▶ _PROBLEM STATEMENT_
Your answer should be one number: how many lines below have the word "Kadrolu".

Stored entries:
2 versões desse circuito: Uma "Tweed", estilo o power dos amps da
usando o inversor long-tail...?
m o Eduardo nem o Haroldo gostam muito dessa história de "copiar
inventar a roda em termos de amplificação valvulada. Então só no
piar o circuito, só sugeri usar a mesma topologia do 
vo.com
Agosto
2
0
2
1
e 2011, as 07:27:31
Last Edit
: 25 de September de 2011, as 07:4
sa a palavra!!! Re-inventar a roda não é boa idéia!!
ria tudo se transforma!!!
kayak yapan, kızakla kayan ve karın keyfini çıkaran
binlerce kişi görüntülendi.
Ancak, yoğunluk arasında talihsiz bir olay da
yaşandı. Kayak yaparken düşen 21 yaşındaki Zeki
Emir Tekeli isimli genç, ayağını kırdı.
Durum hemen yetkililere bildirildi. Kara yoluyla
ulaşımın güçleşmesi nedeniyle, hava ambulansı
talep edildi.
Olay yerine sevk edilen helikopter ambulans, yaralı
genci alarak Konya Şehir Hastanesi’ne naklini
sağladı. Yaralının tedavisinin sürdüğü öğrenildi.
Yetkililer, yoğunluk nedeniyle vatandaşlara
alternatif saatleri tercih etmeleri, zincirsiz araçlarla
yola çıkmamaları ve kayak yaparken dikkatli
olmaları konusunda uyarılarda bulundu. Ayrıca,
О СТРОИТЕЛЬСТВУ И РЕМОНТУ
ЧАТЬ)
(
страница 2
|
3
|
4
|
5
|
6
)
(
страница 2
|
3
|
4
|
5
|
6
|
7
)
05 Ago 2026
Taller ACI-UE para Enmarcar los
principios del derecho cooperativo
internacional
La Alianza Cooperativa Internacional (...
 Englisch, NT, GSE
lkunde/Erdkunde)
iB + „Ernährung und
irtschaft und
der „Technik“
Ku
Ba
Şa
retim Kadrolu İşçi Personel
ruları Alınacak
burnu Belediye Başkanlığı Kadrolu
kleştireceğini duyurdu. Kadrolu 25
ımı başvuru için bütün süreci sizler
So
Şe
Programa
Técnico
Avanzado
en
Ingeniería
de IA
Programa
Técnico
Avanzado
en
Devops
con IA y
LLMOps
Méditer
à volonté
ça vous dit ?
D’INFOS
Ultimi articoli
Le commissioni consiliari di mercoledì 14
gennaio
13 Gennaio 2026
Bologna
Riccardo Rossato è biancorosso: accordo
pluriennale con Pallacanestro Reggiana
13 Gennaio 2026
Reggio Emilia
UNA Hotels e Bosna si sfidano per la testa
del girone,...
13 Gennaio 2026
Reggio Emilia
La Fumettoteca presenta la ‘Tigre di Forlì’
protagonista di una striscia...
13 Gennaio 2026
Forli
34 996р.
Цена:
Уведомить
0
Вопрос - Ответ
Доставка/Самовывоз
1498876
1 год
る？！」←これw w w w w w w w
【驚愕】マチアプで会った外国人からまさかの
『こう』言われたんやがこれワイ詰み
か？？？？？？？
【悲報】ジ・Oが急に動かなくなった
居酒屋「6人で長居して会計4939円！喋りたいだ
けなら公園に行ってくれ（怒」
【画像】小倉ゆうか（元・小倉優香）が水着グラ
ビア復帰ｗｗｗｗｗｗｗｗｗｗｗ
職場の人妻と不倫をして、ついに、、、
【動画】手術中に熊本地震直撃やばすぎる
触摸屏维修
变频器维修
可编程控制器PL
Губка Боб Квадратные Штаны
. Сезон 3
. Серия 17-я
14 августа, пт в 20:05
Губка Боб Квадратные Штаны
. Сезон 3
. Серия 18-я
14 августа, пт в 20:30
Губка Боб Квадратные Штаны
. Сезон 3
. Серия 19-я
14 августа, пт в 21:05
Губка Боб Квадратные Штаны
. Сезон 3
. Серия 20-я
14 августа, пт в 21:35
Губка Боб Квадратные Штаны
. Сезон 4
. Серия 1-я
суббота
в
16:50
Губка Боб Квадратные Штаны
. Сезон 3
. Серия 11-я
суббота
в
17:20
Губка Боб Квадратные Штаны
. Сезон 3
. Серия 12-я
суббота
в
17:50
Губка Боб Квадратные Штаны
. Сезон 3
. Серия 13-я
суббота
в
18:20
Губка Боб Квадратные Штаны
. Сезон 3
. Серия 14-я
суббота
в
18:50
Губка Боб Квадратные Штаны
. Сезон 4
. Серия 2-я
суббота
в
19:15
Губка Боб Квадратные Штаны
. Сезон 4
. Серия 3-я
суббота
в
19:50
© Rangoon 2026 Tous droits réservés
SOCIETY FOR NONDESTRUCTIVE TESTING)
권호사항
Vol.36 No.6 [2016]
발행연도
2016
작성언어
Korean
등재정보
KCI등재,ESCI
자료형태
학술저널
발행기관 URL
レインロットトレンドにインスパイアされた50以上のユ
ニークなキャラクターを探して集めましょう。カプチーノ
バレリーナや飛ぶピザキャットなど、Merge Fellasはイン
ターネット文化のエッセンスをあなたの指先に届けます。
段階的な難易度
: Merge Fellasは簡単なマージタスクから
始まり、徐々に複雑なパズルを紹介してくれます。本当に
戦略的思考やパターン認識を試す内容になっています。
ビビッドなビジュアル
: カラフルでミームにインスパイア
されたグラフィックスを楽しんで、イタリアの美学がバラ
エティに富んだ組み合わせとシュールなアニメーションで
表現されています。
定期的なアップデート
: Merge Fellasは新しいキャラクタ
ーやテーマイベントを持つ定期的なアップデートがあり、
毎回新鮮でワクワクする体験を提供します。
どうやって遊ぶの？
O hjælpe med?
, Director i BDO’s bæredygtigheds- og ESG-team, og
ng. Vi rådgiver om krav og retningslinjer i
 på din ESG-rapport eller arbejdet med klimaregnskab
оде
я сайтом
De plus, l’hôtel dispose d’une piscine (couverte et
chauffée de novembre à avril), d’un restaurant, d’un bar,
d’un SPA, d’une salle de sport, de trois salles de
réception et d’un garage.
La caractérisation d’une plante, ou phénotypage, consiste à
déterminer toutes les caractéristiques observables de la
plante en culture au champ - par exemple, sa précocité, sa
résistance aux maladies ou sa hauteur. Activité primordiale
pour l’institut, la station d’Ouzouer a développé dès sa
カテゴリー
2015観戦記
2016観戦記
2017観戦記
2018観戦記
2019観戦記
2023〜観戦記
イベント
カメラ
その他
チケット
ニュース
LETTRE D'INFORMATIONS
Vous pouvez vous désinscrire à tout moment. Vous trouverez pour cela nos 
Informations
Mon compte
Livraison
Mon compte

▶ _RESULT OF THIS EXERCISE_
3